Omni-Modal Streaming¶
Neon treats the robot as a continuous learning machine, not just a policy executor. Every sensor, every microphone sample, every agent decision streams through typed channels — simultaneously recorded for training and used for real-time inference.

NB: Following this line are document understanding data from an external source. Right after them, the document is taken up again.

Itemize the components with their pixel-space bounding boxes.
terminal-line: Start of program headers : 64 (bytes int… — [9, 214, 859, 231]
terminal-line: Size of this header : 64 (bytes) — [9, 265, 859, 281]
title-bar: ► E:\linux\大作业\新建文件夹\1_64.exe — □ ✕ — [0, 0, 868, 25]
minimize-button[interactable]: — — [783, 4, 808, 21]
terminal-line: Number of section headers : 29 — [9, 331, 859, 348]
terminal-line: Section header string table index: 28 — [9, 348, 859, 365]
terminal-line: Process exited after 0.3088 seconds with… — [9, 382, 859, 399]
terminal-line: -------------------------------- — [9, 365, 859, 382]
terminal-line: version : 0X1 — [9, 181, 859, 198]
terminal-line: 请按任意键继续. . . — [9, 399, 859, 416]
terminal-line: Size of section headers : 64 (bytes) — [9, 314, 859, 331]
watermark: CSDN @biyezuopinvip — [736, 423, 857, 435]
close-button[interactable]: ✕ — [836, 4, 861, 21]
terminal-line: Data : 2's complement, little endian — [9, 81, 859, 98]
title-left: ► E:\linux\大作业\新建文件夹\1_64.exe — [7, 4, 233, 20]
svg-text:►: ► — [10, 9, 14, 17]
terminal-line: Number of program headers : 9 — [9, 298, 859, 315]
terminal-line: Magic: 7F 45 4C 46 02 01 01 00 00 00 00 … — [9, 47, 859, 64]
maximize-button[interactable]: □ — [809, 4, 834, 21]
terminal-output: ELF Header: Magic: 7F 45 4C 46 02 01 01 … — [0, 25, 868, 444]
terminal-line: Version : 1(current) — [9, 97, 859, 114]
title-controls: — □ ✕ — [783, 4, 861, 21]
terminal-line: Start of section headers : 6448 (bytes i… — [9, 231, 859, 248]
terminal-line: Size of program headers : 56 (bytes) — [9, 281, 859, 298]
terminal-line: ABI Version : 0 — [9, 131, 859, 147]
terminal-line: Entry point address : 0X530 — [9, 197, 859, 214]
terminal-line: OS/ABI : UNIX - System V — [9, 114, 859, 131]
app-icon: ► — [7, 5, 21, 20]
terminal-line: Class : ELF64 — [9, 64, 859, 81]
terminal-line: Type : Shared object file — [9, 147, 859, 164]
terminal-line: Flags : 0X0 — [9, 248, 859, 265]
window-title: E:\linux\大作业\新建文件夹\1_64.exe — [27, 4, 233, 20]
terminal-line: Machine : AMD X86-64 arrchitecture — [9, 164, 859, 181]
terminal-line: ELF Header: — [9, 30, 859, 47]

The Streaming Architecture¶
┌─────────── G1 on Gantry ─────────────────────────────┐
│ │
│ Joints @500Hz ──┐ │
│ LiDAR @10Hz ──┤ │
│ Camera @30Hz ──┼──→ StreamRecorder → HuggingFace │
│ Audio @16kHz ──┤ │ │
│ Text (event)──┤ ▼ │
│ Tools (event)──┘ NeonVLA → Actions → G1 SDK │
│ │
│ ─── all channels on Zenoh mesh ─── │
└────────────────────────────────────────────────────────┘
Every channel has a schema, a ring buffer, a Zenoh publisher, and a training serializer. When the G1 is running — on gantry, doing teleop, or executing VLA inference — everything is recorded.
Channels¶
| Channel | Rate | Data | Training Key |
|---|---|---|---|
| Joints | 500 Hz | 29 positions + 29 velocities + 29 torques | observation.state |
| LiDAR | 10 Hz | 21,600 points × (x, y, z, intensity) | observation.lidar |
| Camera | 30 Hz | Stereo 640×480 RGB | observation.image.* |
| Audio | 16 kHz | Mono PCM-16 (microphone in + speaker out) | observation.audio |
| Text | Event | Instructions, ASR transcripts, agent thoughts | language_instruction |
| Tool Calls | Event | Agent decisions (tool name, args, result) | tool_calls |
Quick Start¶
from neon.streams import StreamSession
# Connect to G1 and start streaming everything
session = StreamSession.from_robot(
robot_ip="192.168.123.10",
hub_id="cagataydev/neon-g1-data",
model_path="cagataydev/neon-v1",
)
session.start()
# Give a voice command (or just speak — the mic is always on)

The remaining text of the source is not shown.